Таковое течение времени не может не прерваться самым грубым образом, и вот однажды в доме раздалась трель электрического звонка, и выйдя на зов, увидал я у калитки двух незнакомцев, пожелавших говорить как со мною, так и с моей воспитанницей, которую они назвали княжной Нарышкиной.
Я препроводил их в гостиную, подал им чай и растворимый кофе на выбор, отойдя переодеться и разбудить Ларису, которая имела обыкновение не просыпаться с зарей. Ей на всю жизнь хватило тех ранних рассветов, которые едва не стоили жизни.
Несколько минут я терялся в догадках. Что им нужно от Ларисы? Как они узнали об её убежище? Неужели они отберут у меня сие сокровище?
Я не знал, что предпринять конкретно, но собрал волю в кулак и решил выйти к посетителям как ни в чем ни бывало. Отменив фрак или смокинг, я вышел к непрошеным гостям в махровом халате.
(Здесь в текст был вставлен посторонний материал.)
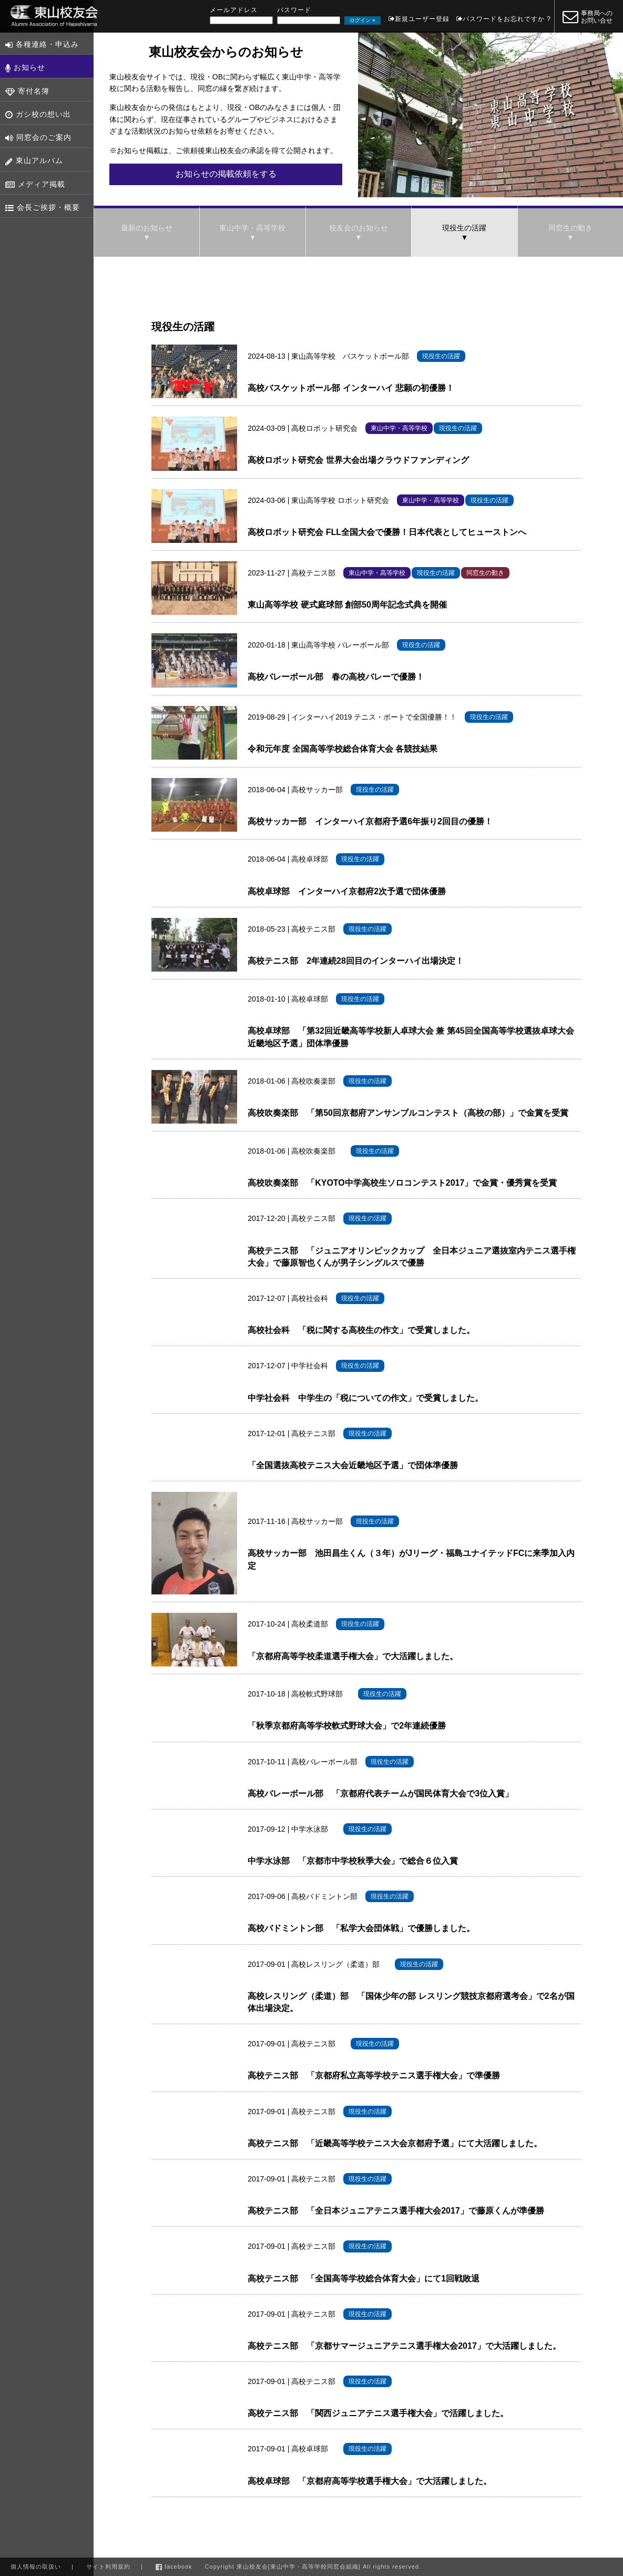  What do you see at coordinates (507, 19) in the screenshot?
I see `パスワードをお忘れですか ?` at bounding box center [507, 19].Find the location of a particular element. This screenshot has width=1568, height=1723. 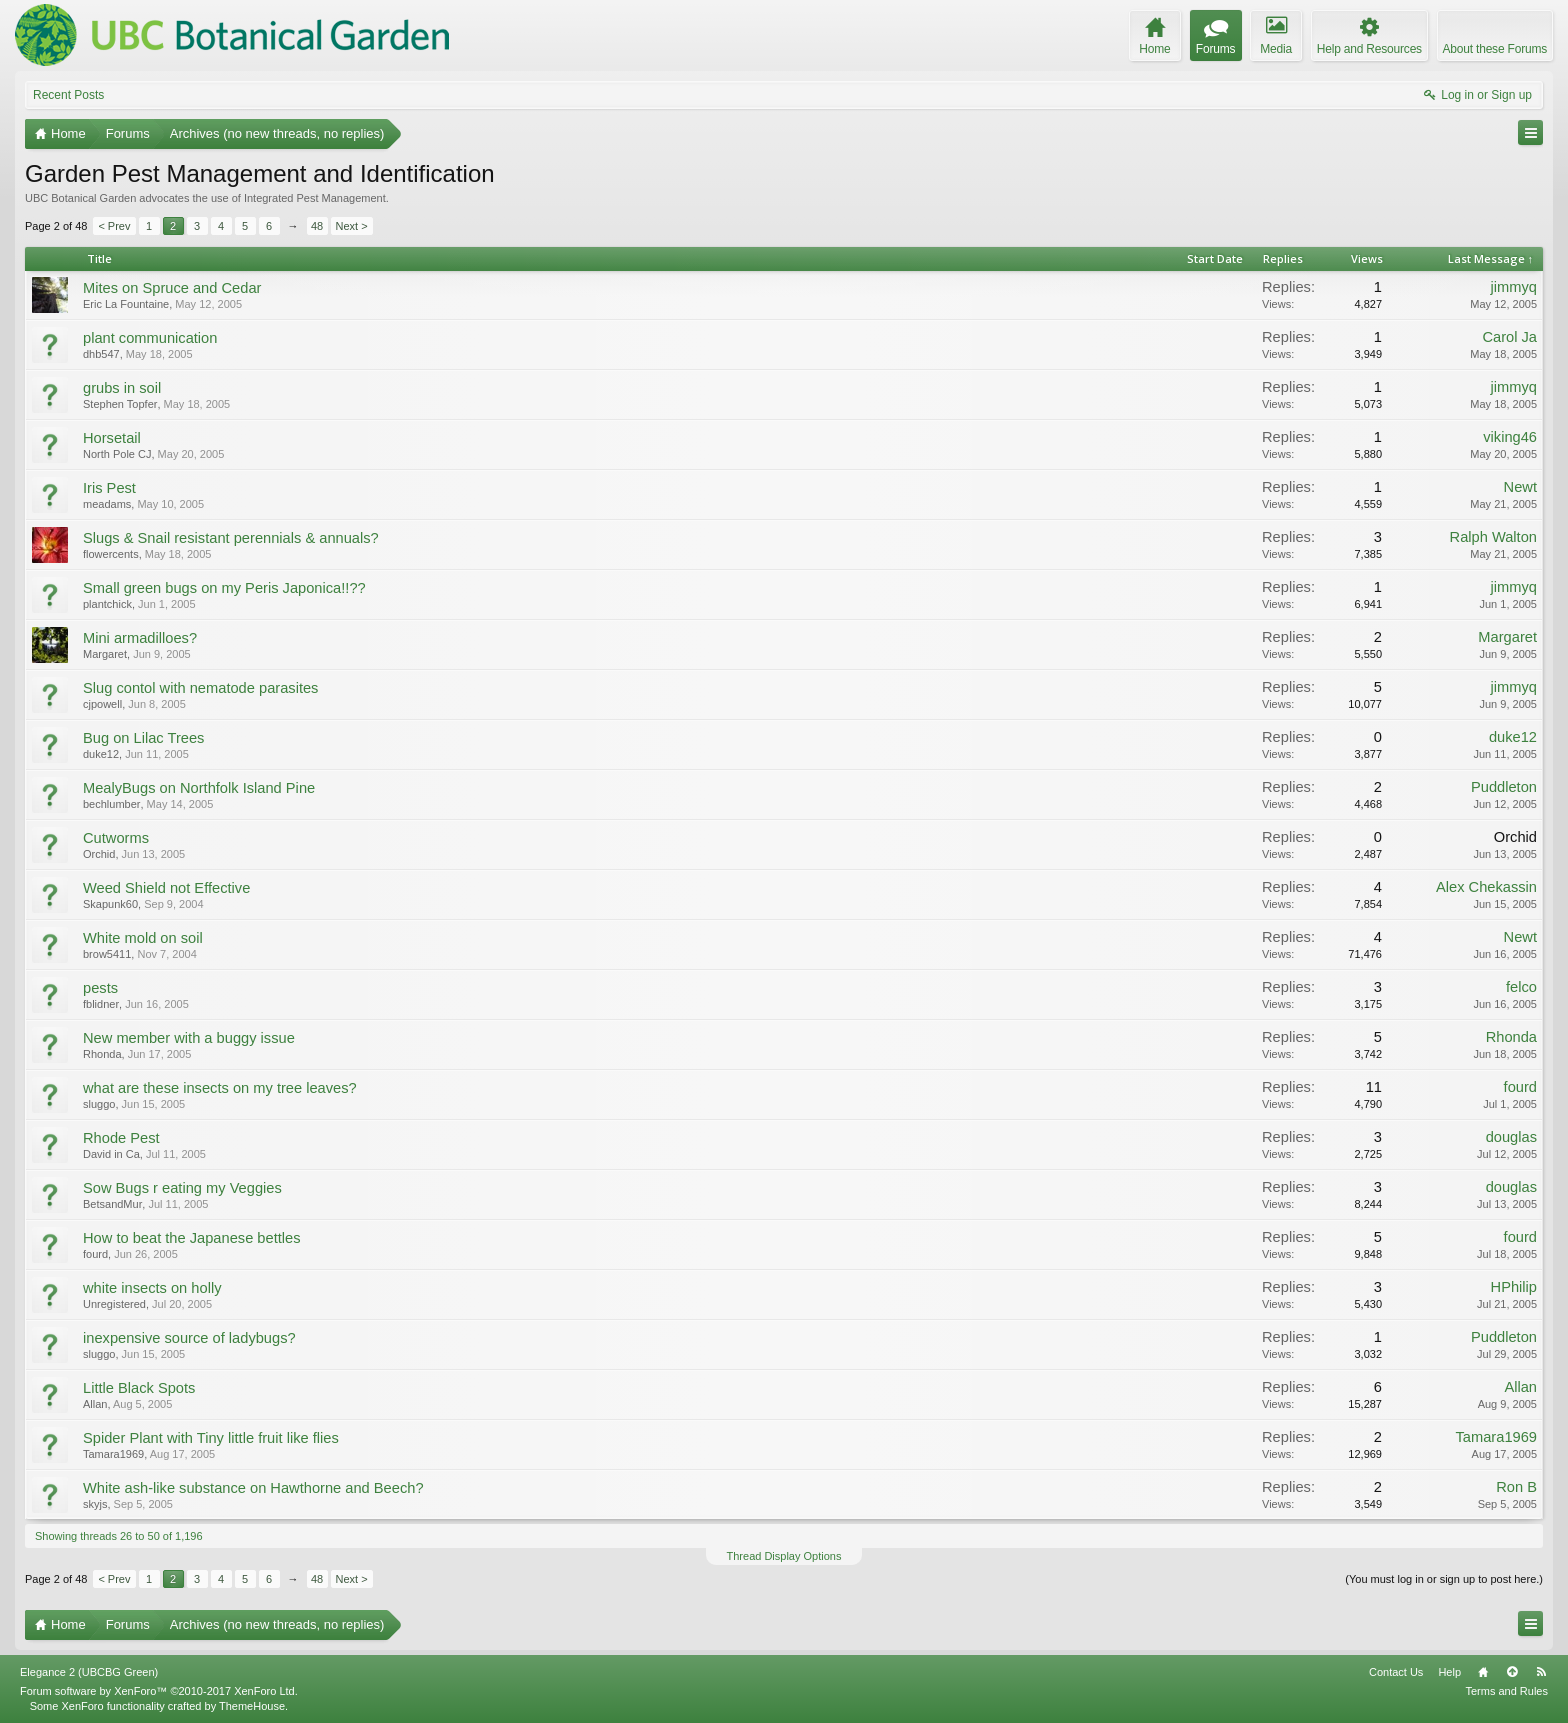

Home is located at coordinates (1483, 1672).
Один из незнакомцев прихлебывал чай из блюдечка, второй цедил кофе, уже засмолив сигарету.
Я без околичностей вопросил: "Могу ли я узнать, любезные судари, причину, побудившую вас посетить мое скромное жилище? Если я могу удовлетворить ваше любопытство, я с удовольствием исполню ваше желание".
Незнакомец, куривший сигарету, ответствовал: "Имеете ли вы дочь?"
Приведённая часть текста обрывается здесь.